• **What to do**:
When you copy the entries, omit the images and keep every word as it is.

• **Information given**:

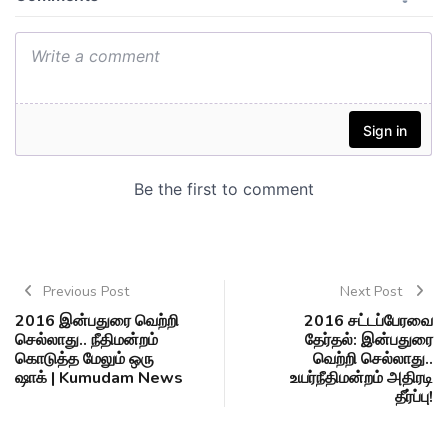
Previous Post
Next Post
2016 இன்பதுரை வெற்றி
2016 சட்டப்பேரவை
செல்லாது.. நீதிமன்றம்
தேர்தல்: இன்பதுரை
கொடுத்த மேலும் ஒரு
வெற்றி செல்லாது..
ஷாக் | Kumudam News
உயர்நீதிமன்றம் அதிரடி
தீர்ப்பு!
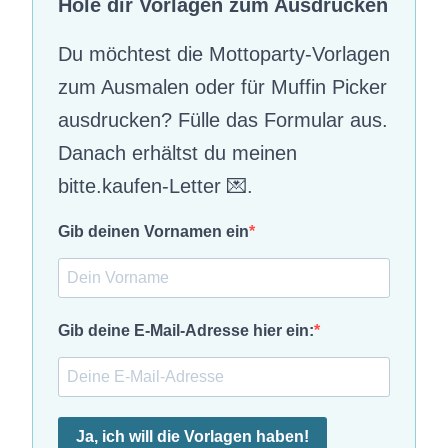
Hole dir Vorlagen zum Ausdrucken
Du möchtest die Mottoparty-Vorlagen
zum Ausmalen oder für Muffin Picker
ausdrucken? Fülle das Formular aus.
Danach erhältst du meinen
bitte.kaufen-Letter 💌.
Gib deinen Vornamen ein
Gib deine E-Mail-Adresse hier ein:
Ja, ich will die Vorlagen haben!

• **The answer**:
Previous Post
Next Post
2016 இன்பதுரை வெற்றி
2016 சட்டப்பேரவை
செல்லாது.. நீதிமன்றம்
தேர்தல்: இன்பதுரை
கொடுத்த மேலும் ஒரு
வெற்றி செல்லாது..
ஷாக் | Kumudam News
உயர்நீதிமன்றம் அதிரடி
தீர்ப்பு!
Hole dir Vorlagen zum Ausdrucken
Du möchtest die Mottoparty-Vorlagen
zum Ausmalen oder für Muffin Picker
ausdrucken? Fülle das Formular aus.
Danach erhältst du meinen
bitte.kaufen-Letter 💌.
Gib deinen Vornamen ein
Gib deine E-Mail-Adresse hier ein:
Ja, ich will die Vorlagen haben!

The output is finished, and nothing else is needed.